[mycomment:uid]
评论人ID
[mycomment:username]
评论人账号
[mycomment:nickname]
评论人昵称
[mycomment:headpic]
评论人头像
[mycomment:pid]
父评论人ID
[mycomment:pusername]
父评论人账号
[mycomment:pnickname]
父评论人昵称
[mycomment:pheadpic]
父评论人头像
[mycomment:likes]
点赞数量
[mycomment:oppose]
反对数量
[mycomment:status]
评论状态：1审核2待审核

===============

▶ [EXERCISE INSTRUCTIONS]: Where the string "mycomment" appears in a line of the listing, copy that line.

▶ [ANSWER SPACE]:
[mycomment:uid]
[mycomment:username]
[mycomment:nickname]
[mycomment:headpic]
[mycomment:pid]
[mycomment:pusername]
[mycomment:pnickname]
[mycomment:pheadpic]
[mycomment:likes]
[mycomment:oppose]
[mycomment:status]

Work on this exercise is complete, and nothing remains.